Penso que nossas dores cotidianas têm muito a ver com aquilo que é importante pra gente, tem relação com os nossos valores. Um moralista, pode se incomodar profundamente com a prostituição, pois a moral cristã é algo importante pra ele. Um policial pode se sentir muito mal vendo algum delito ou um desrespeito à corporação. Um jornalista pode sentir vontade de roer um serrote com os dentes ao ver um colega de profissão publicando notícias falsas, pois a ética jornalística é importante pra ele. Creio que o leitor me compreenderá: Angústia e emoções aversivas são indicativos de nossos valores.
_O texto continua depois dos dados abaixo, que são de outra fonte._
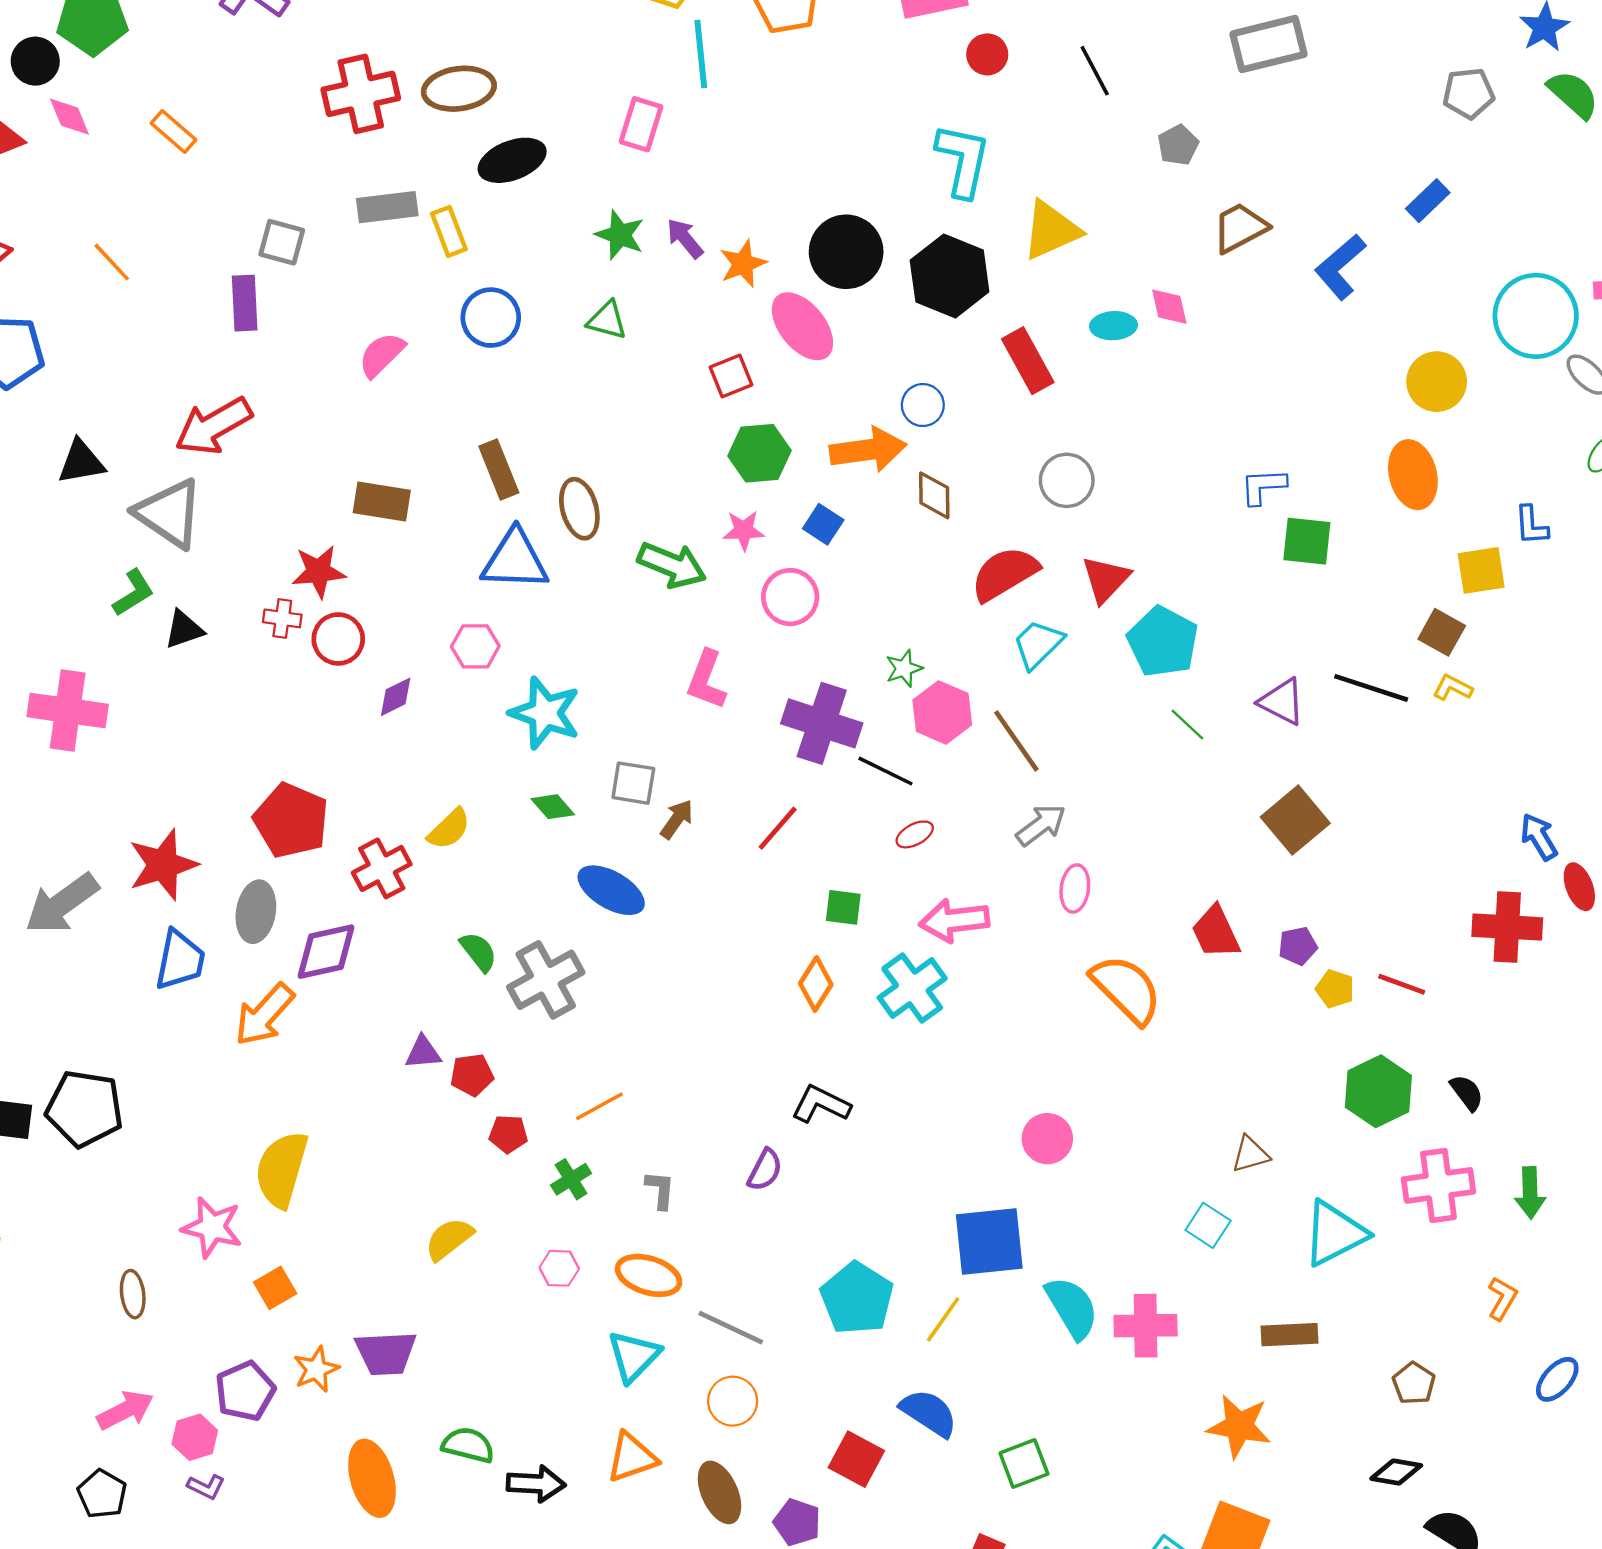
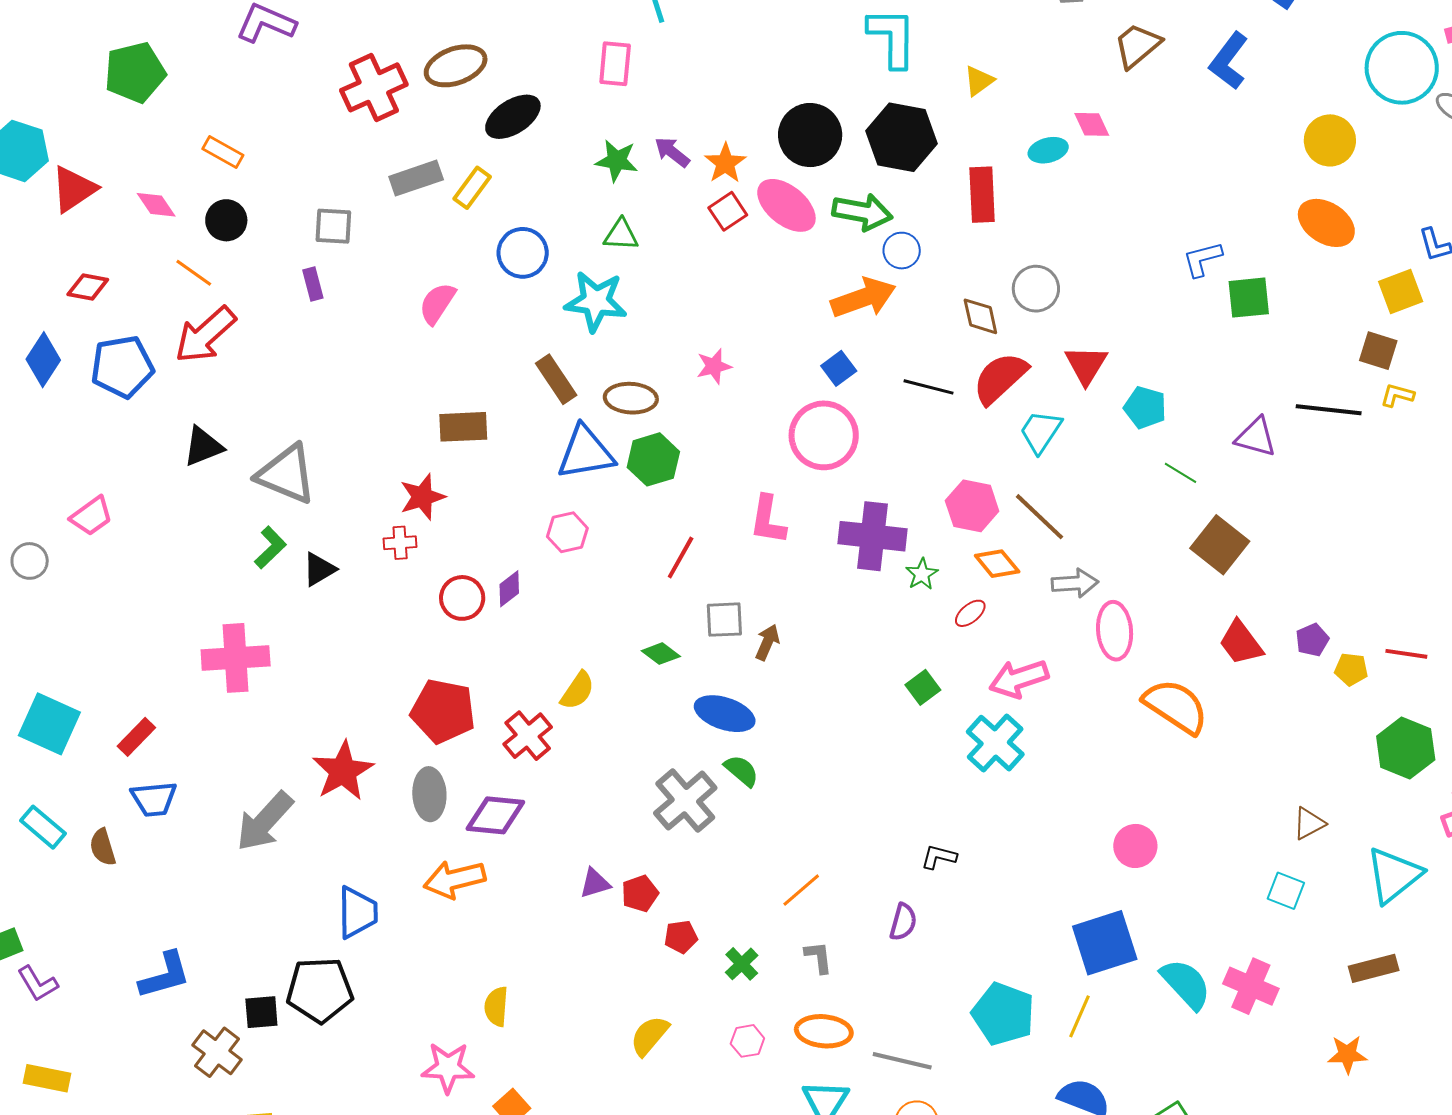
black circle: (35, 61) -> (226, 220), moved
pink diamond: (70, 117) -> (156, 205), moved
yellow triangle: (1051, 230) -> (979, 81), size x0.6
yellow rectangle: (449, 231) -> (472, 188), turned 69
purple rectangle: (245, 303) -> (313, 284), size x0.7
red rectangle: (1028, 361) -> (982, 195), turned 38
red square: (731, 376) -> (728, 211), moved
red arrow: (213, 426) -> (205, 335), moved
green hexagon: (759, 453) -> (653, 459), moved
orange ellipse: (1413, 475) -> (1326, 223), turned -32
brown diamond: (934, 495) -> (980, 316), moved
brown ellipse: (579, 509) -> (631, 398), turned -60
blue square: (823, 524) -> (839, 368), turned 32
pink star: (744, 530) -> (714, 366), moved
green arrow: (672, 565) -> (862, 212), moved
pink circle: (790, 597) -> (824, 435), size x1.4
red circle: (338, 639) -> (462, 598), moved
cyan pentagon: (1163, 642) -> (1145, 407), size x0.7
green star: (904, 668) -> (922, 574), moved
cyan star: (545, 713) -> (596, 301), moved
black line: (886, 771) -> (929, 387), moved
brown square: (1295, 820) -> (1220, 545), moved
gray arrow: (1041, 825) -> (1075, 583), turned 45
red line: (778, 828) -> (681, 557), moved
pink ellipse: (1075, 889) -> (1115, 631), size x1.4
green square: (843, 907) -> (923, 687), turned -32
purple diamond: (326, 952) -> (495, 815), turned 30
green semicircle: (479, 952) -> (741, 771), moved
blue trapezoid: (180, 960) -> (357, 912), moved
orange diamond: (816, 984) -> (997, 564), moved, turned -60
orange arrow: (264, 1015) -> (455, 879), turned 46
black L-shape: (821, 1104) -> (939, 857), size x0.7
orange line: (599, 1106) -> (801, 890), moved
yellow semicircle: (282, 1169) -> (496, 1007), size x0.6
pink cross: (1146, 1326) -> (1251, 986), turned 36
orange star: (1239, 1426) -> (1347, 1054), size x0.7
Pense: O que te incomoda nos outros, e por que te incomoda? Não quero neste texto bancar o santarrão sempre bem intencionado. Todas as pessoas têm os seus demônios e tenho os meus, mas puxa vida, da mesma forma que eu estava respeitando o espaço dos outros, queria que ela respeitasse o meu. Talvez seja por eu me preocupar com o conforto do outro que me irritei ao ser tocado. Tocado sem necessidade, no meu ponto de vista.
Caso o leitor já esteja entediado, sugiro que pare de ler, vou tentar reencenar o xadrez mental que joguei naquele momento contíguo. Se você se cansa em seus autodebates, talvez se canse com o meu. O aviso foi dado, descongelemos a cena.
Comecei a verificar o ambiente para verificar aquela situação, ver se fazia sentido aquela minha frustração. Olhei pra trás, era uma mulher. Olhei uma, duas, talvez três ou mais vezes. Torcia o pescoço para ver quem triscava em mim. Tentava entender se ela não tinha espaço suficiente lá atrás, e que por isso precisava tocar em mim. Queria saber o que se passava por dentro da cabeça daquela mulher pra ficar tão relaxada naquele local.
Vou ser sincero com o senhor leitor, não lembro qual foi o desfecho dos meus pensamentos. Desisti da reencenação. Você concorda que eu não tinha como ter 100% de certeza sobre os motivos das ações daquela mulher? E caso eu tivesse evidências irrefutáveis, o que eu faria com essas informações? Não tinha utilidade aquela discussão mental. Eram pensamentos inúteis pra mim. Às vezes pensamentos são úteis. Eles são agridoces. São palavrinhas dançando na nossa mente. Mas às vezes bailam numa ciranda inútil, e prefiro ficar de costas.